Below are records; report the number of lines among them that include the word "muss", and nothing further.

--*--

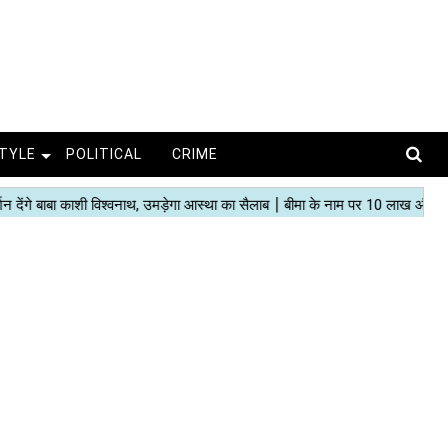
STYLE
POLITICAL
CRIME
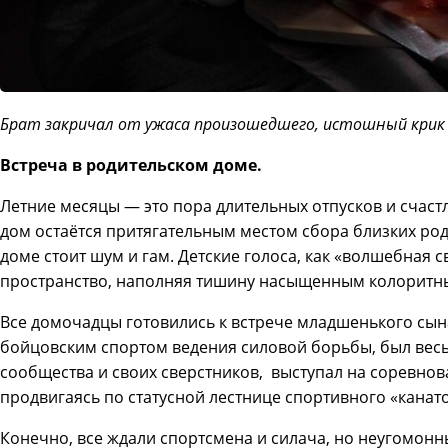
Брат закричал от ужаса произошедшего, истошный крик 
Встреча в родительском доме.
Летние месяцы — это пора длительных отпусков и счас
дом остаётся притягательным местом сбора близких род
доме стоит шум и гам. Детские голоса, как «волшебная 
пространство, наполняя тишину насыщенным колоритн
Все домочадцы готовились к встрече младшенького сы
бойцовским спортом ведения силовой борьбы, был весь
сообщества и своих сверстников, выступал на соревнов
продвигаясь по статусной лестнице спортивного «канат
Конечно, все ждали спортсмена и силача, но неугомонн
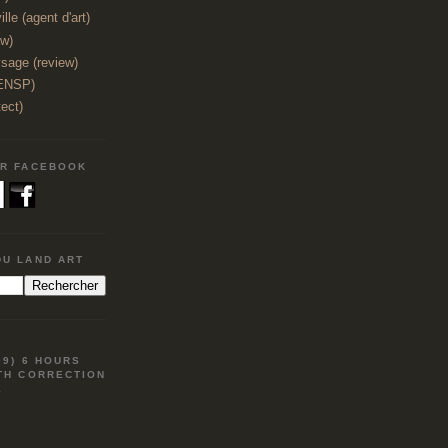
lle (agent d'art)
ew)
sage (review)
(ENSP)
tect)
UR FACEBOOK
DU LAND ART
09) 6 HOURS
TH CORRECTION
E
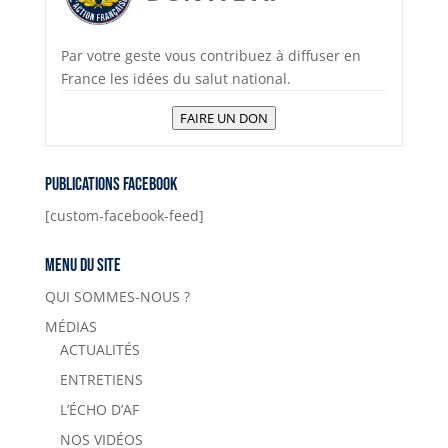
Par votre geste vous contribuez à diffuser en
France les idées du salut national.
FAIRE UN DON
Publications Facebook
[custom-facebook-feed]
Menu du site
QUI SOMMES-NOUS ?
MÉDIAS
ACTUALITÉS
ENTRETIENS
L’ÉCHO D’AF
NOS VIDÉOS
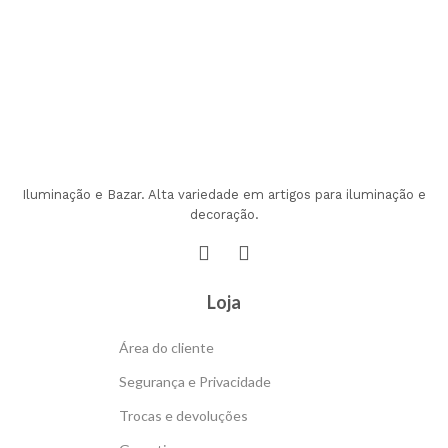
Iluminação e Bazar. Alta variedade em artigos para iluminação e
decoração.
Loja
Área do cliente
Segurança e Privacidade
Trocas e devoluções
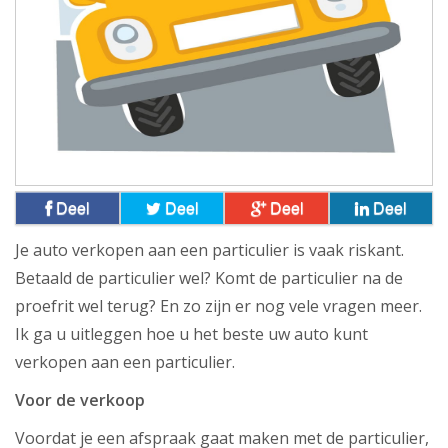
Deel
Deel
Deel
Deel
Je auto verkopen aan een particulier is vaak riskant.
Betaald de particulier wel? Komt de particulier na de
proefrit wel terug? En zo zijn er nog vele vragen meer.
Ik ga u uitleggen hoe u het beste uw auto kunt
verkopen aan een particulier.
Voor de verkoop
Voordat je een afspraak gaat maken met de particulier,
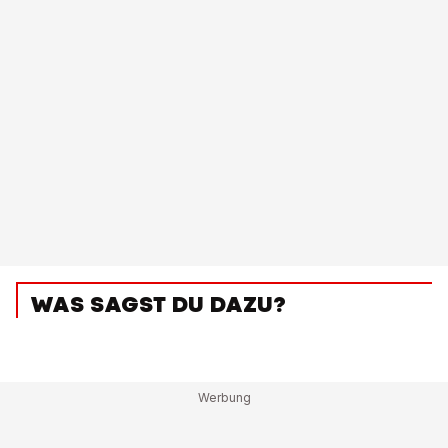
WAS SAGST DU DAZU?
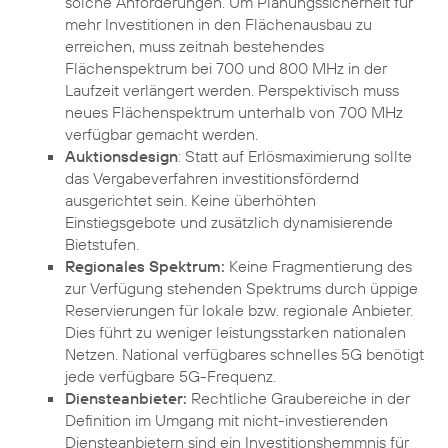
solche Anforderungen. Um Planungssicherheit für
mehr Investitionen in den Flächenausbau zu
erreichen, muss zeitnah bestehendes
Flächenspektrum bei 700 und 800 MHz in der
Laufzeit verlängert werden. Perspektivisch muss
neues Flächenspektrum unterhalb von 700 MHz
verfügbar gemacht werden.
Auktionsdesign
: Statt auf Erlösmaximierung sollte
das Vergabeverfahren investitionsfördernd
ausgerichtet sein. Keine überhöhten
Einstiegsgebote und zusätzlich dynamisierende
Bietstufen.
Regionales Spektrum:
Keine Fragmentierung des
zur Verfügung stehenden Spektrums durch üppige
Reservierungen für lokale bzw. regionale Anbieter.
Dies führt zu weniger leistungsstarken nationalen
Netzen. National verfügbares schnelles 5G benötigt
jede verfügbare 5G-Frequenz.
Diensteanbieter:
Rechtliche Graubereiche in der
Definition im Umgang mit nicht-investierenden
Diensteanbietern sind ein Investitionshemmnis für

--*--

### SOLUTION TO THE EXERCISE:
2